The North American novelist Tom Wolfe has ridiculed the superficiality of East Coast society in the United States and its obsession with getting its offspring into Ivy League universities without for a moment reflecting on what those universities might do to their sons and daughters.
A similar obsession about ‘getting in’ exists in Britain, where the equivalent ‘promised land’ is Oxbridge (or, to a lesser extent, the Russell Group universities).
‘I have never met a single parent – not one – who has ever shown the slightest curiosity about what happens to them once they get here or what they may have become by the time they graduate’, he recalls telling a group of seniors at Harvard, shortly after the publication of The bonfire of vanities in 1987.

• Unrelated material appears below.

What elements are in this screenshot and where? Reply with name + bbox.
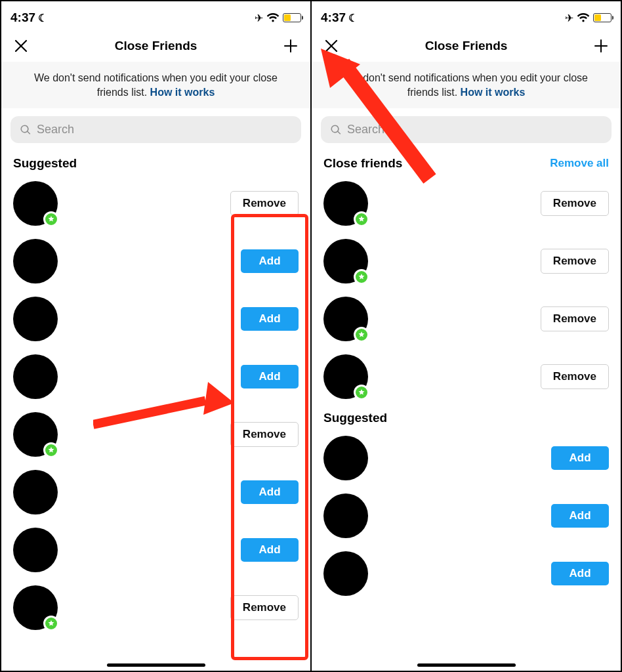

Nearly two decades later he could still say he had ‘never heard a single parent speculate about what value might be added by those four undergraduate years, other than the bachelor’s degree itself, which is an essential punch on the ticket for starting off in any upscale [i.e. well-paid] career’. (Declining by degrees; higher education at risk, 2005)
Wolfe had illustrated the effects of the malaise at universities in his novel I am Charlotte Simmonds (2004) which paints a depressing picture of a student’s depraved and aimless life at an (imaginary) elite North American university.
The prevailing aspiration at most universities is to have a ‘good time’ and do just enough work to see themselves into a well-remunerated career. Without the countercultural support provided by family and friends, the typical university student satirised by Wolfe is likely to graduate emotionally scarred and ill-prepared to form a strong marriage, bring up children or offer selfless service to country and society.